====== Data shown
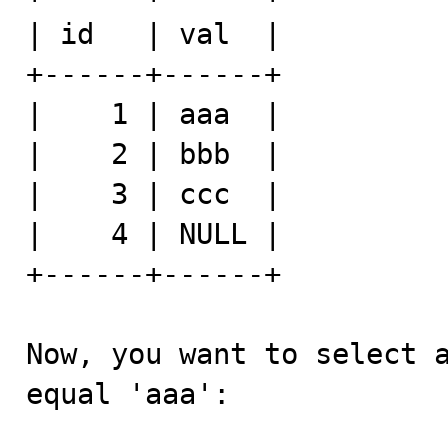
| id   | val  |

+------+------+

|    1 | aaa  |

|    2 | bbb  |

|    3 | ccc  |

|    4 | NULL |

+------+------+

Now, you want to select a
equal 'aaa':
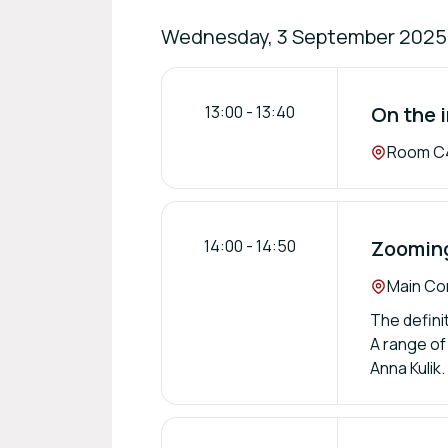
Wednesday, 3 September 2025
13:00
-
13:40
On the 
Location:
Room C4
14:00
-
14:50
Zooming
Location:
Main Con
The defini
A range of
Anna Kulik.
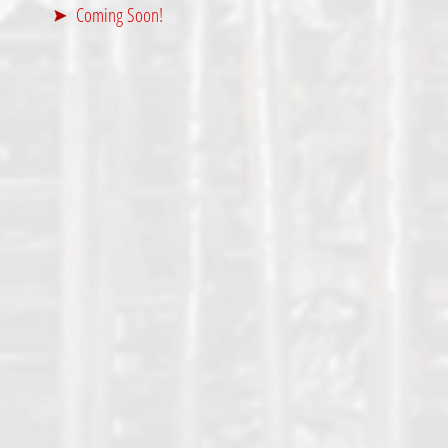
Coming Soon!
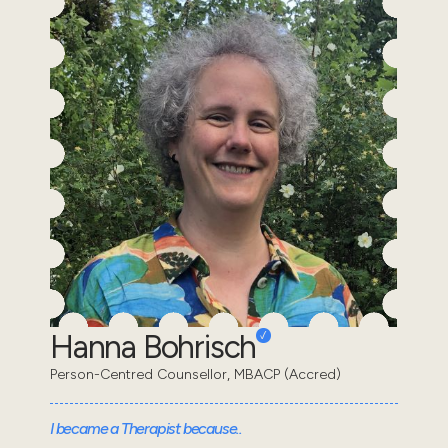
Hanna Bohrisch
Person-Centred Counsellor, MBACP (Accred)
I became a Therapist because..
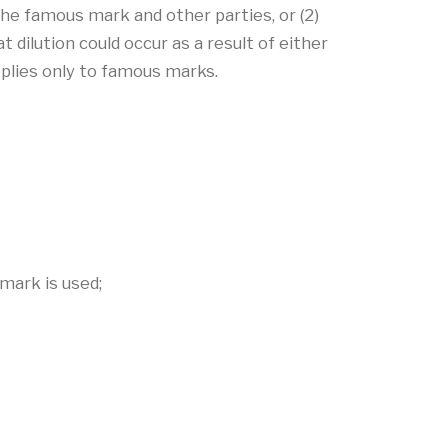
he famous mark and other parties, or (2)
 dilution could occur as a result of either
plies only to famous marks.
mark is used;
============
• [Instructions for the task]: Return only the number of lines in the records above that include the string "famous".

• [Written answer]: 2